WHAT IS NEEDED: Look through the data below. Show each line where the string "type" occurs.

(EXTRACTED MATERIAL begins)

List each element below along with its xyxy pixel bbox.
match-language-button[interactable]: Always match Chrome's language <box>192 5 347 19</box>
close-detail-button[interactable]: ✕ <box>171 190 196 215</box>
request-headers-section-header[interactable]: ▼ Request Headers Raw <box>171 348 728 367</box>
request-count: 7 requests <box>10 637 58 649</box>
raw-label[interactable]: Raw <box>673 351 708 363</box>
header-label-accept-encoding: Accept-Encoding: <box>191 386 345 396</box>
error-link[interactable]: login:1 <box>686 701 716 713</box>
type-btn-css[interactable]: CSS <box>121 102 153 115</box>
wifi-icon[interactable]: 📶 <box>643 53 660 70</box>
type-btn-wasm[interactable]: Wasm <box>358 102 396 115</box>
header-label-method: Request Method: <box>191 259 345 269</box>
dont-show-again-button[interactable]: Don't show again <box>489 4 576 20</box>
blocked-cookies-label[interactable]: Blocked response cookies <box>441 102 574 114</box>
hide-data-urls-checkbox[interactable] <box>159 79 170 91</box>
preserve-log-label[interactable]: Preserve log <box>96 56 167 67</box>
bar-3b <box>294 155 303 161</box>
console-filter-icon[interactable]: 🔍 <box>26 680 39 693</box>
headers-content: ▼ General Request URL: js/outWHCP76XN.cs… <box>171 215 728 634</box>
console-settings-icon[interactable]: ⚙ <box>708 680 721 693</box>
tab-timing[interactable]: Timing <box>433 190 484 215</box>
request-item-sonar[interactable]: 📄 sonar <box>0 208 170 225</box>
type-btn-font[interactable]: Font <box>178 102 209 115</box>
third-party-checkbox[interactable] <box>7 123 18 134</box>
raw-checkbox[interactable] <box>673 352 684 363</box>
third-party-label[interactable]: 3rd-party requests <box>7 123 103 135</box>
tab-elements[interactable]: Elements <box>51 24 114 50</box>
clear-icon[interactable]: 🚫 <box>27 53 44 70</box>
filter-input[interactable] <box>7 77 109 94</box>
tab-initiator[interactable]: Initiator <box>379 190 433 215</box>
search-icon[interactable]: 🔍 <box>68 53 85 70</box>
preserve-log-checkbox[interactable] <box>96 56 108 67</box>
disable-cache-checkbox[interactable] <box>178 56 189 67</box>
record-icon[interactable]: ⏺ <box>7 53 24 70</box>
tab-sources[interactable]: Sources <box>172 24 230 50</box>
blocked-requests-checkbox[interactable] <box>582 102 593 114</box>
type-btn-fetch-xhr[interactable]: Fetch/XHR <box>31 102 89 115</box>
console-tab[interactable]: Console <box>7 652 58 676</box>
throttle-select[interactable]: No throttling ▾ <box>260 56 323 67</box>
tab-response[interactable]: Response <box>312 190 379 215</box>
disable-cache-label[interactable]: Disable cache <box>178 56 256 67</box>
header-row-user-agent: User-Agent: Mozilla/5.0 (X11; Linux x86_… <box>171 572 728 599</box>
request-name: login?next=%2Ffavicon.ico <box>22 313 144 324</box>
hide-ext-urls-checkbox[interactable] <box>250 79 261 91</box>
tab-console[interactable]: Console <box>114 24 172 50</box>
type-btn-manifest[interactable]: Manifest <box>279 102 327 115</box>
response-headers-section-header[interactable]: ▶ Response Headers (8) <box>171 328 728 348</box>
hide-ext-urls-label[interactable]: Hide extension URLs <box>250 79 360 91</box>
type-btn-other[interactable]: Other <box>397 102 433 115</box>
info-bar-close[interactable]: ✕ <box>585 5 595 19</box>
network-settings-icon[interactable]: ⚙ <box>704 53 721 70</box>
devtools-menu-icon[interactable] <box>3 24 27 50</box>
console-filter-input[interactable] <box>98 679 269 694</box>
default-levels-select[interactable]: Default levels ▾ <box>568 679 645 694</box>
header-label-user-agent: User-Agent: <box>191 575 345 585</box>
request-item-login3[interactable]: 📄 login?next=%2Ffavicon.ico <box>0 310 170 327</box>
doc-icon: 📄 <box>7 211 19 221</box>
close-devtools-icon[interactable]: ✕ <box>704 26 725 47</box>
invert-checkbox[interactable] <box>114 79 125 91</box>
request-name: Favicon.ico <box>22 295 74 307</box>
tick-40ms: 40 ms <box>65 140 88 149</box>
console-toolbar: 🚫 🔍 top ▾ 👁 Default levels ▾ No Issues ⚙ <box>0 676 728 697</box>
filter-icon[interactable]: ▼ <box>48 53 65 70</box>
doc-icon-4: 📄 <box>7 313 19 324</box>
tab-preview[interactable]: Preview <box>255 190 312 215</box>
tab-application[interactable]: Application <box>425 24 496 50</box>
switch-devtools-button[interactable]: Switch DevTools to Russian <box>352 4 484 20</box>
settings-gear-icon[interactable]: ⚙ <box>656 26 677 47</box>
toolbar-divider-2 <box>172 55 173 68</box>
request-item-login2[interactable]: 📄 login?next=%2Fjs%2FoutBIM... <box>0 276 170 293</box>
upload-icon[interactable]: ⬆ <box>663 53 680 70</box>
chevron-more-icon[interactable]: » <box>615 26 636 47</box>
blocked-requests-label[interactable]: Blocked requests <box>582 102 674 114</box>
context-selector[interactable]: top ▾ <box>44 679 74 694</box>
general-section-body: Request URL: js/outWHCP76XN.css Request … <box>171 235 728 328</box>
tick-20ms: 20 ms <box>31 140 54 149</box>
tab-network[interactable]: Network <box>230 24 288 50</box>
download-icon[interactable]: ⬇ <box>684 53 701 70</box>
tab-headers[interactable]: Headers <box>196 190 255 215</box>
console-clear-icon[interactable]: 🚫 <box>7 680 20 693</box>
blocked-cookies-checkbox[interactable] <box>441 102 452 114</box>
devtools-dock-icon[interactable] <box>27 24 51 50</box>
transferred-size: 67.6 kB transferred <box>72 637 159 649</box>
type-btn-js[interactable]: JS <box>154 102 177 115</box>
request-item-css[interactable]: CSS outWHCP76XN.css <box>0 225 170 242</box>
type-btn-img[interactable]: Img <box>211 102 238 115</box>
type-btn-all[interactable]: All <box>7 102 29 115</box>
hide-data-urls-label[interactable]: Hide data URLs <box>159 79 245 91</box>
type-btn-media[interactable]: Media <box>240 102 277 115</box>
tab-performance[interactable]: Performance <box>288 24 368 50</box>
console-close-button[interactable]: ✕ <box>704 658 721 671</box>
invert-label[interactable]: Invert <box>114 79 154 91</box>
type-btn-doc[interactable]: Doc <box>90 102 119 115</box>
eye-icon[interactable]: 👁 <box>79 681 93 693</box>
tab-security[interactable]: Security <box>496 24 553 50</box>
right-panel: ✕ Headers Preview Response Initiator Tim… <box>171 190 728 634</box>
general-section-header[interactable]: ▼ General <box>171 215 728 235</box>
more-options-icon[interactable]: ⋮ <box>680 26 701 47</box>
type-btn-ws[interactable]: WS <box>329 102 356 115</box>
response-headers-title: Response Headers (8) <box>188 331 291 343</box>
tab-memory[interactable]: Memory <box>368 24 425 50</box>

(EXTRACTED MATERIAL ends)

RESULT:
type-btn-css[interactable]: CSS <box>121 102 153 115</box>
type-btn-wasm[interactable]: Wasm <box>358 102 396 115</box>
type-btn-font[interactable]: Font <box>178 102 209 115</box>
type-btn-fetch-xhr[interactable]: Fetch/XHR <box>31 102 89 115</box>
type-btn-manifest[interactable]: Manifest <box>279 102 327 115</box>
type-btn-other[interactable]: Other <box>397 102 433 115</box>
type-btn-js[interactable]: JS <box>154 102 177 115</box>
type-btn-img[interactable]: Img <box>211 102 238 115</box>
type-btn-all[interactable]: All <box>7 102 29 115</box>
type-btn-media[interactable]: Media <box>240 102 277 115</box>
type-btn-doc[interactable]: Doc <box>90 102 119 115</box>
type-btn-ws[interactable]: WS <box>329 102 356 115</box>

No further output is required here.